EXERCISE GOAL: Would you output the entries below only from the line containing "مخصصة ومرنة." through the line containing "voor Geberit Silent-db20 / Geberit PE", exactly as they stand and with both ends included?
########
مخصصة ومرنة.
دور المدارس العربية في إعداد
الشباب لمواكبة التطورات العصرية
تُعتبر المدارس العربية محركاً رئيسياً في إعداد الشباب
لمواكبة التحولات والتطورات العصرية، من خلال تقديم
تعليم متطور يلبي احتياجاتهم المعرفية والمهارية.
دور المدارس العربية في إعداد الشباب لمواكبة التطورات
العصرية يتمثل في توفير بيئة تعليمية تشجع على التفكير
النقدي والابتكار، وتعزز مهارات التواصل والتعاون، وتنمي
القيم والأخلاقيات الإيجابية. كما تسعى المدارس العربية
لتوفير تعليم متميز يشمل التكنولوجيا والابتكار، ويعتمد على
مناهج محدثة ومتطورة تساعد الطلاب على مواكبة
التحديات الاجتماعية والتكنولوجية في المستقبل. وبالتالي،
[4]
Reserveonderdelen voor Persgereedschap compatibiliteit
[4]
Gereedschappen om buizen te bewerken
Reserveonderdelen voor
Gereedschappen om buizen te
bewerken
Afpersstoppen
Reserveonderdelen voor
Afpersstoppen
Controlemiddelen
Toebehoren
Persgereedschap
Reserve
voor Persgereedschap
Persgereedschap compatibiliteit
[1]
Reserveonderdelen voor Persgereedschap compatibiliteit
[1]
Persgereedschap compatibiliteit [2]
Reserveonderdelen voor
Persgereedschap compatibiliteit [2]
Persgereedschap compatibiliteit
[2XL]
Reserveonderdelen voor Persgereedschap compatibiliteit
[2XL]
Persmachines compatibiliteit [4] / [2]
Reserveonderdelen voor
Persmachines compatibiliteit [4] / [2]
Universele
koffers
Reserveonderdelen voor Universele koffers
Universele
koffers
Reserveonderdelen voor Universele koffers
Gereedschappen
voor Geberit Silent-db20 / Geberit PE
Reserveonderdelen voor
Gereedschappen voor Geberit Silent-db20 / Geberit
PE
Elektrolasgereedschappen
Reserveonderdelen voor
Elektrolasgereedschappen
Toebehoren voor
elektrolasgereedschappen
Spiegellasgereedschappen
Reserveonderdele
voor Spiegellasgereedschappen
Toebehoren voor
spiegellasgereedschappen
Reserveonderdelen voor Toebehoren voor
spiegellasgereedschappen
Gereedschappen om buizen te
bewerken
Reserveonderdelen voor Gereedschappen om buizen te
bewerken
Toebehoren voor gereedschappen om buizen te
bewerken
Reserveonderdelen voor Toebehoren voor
########
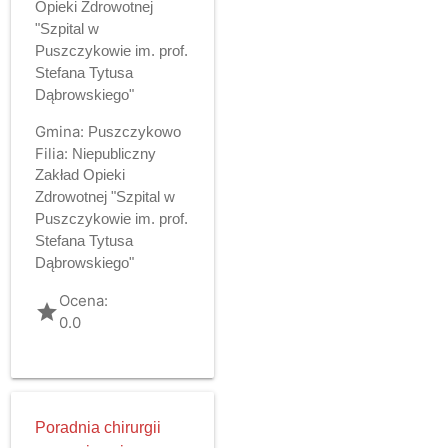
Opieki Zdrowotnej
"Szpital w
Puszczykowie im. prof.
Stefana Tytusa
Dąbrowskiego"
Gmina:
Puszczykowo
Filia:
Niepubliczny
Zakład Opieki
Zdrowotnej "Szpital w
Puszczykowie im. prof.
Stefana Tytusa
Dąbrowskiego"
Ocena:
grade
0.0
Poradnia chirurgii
########
THE ANSWER:
مخصصة ومرنة.
دور المدارس العربية في إعداد
الشباب لمواكبة التطورات العصرية
تُعتبر المدارس العربية محركاً رئيسياً في إعداد الشباب
لمواكبة التحولات والتطورات العصرية، من خلال تقديم
تعليم متطور يلبي احتياجاتهم المعرفية والمهارية.
دور المدارس العربية في إعداد الشباب لمواكبة التطورات
العصرية يتمثل في توفير بيئة تعليمية تشجع على التفكير
النقدي والابتكار، وتعزز مهارات التواصل والتعاون، وتنمي
القيم والأخلاقيات الإيجابية. كما تسعى المدارس العربية
لتوفير تعليم متميز يشمل التكنولوجيا والابتكار، ويعتمد على
مناهج محدثة ومتطورة تساعد الطلاب على مواكبة
التحديات الاجتماعية والتكنولوجية في المستقبل. وبالتالي،
[4]
Reserveonderdelen voor Persgereedschap compatibiliteit
[4]
Gereedschappen om buizen te bewerken
Reserveonderdelen voor
Gereedschappen om buizen te
bewerken
Afpersstoppen
Reserveonderdelen voor
Afpersstoppen
Controlemiddelen
Toebehoren
Persgereedschap
Reserve
voor Persgereedschap
Persgereedschap compatibiliteit
[1]
Reserveonderdelen voor Persgereedschap compatibiliteit
[1]
Persgereedschap compatibiliteit [2]
Reserveonderdelen voor
Persgereedschap compatibiliteit [2]
Persgereedschap compatibiliteit
[2XL]
Reserveonderdelen voor Persgereedschap compatibiliteit
[2XL]
Persmachines compatibiliteit [4] / [2]
Reserveonderdelen voor
Persmachines compatibiliteit [4] / [2]
Universele
koffers
Reserveonderdelen voor Universele koffers
Universele
koffers
Reserveonderdelen voor Universele koffers
Gereedschappen
voor Geberit Silent-db20 / Geberit PE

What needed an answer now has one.